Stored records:
BEGIN

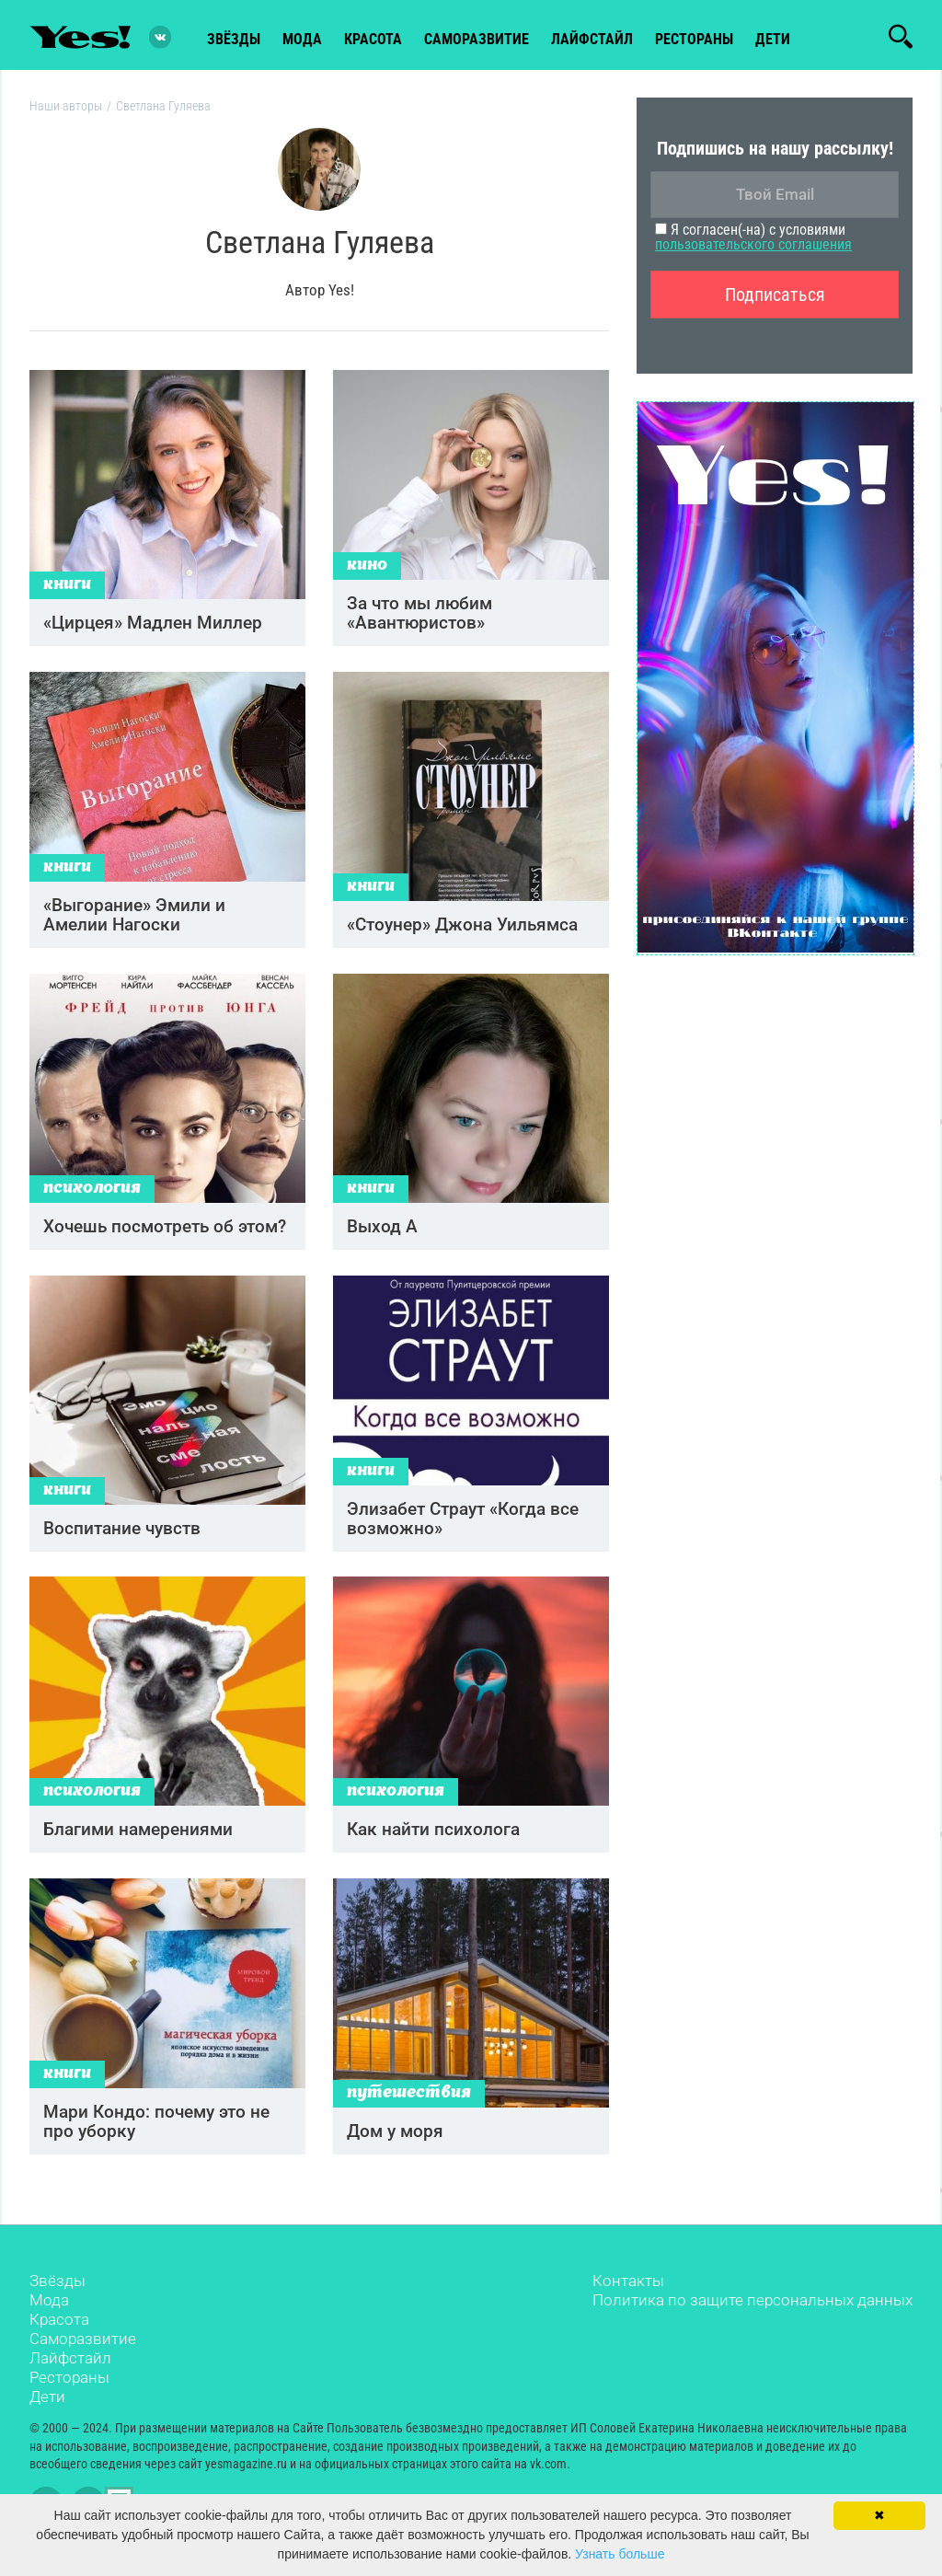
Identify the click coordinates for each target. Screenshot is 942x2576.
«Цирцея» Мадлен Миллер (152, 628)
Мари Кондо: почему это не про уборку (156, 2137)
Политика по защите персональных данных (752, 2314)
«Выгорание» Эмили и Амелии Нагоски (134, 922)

END

* What you are asked to do *
The finished copy should match the data above word for word and contain no pictures.

* Written answer *
Identify the click coordinates for each target. Screenshot is 942x2576.
«Цирцея» Мадлен Миллер (152, 628)
Мари Кондо: почему это не про уборку (156, 2137)
Политика по защите персональных данных (752, 2314)
«Выгорание» Эмили и Амелии Нагоски (134, 922)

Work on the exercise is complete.